Provided records:
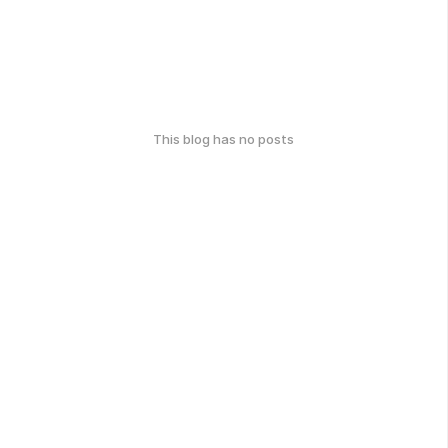
This blog has no posts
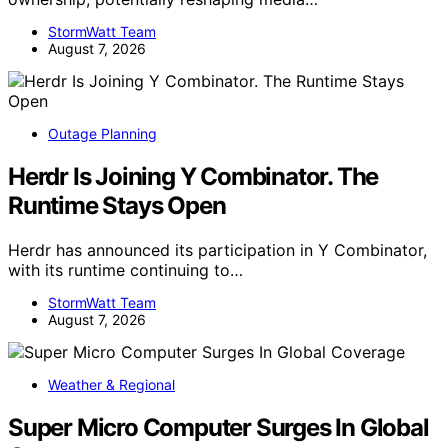
StormWatt Team
August 7, 2026
Outage Planning
Herdr Is Joining Y Combinator. The
Runtime Stays Open
Herdr has announced its participation in Y Combinator,
with its runtime continuing to…
StormWatt Team
August 7, 2026
Weather & Regional
Super Micro Computer Surges In Global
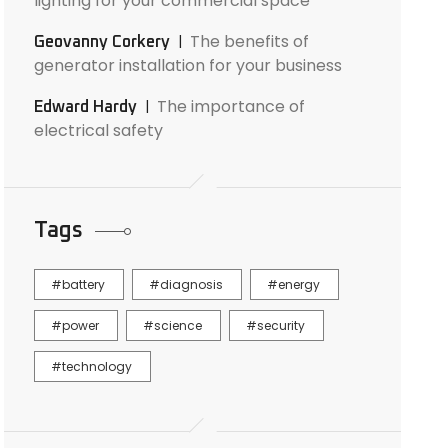
lighting for your commercial space
The benefits of
Geovanny Corkery
generator installation for your business
The importance of
Edward Hardy
electrical safety
Tags
battery
diagnosis
energy
power
science
security
technology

About this task: In the listing above, how many lines hold the word "Combinator"? Give the number and nothing more.

Response below: 2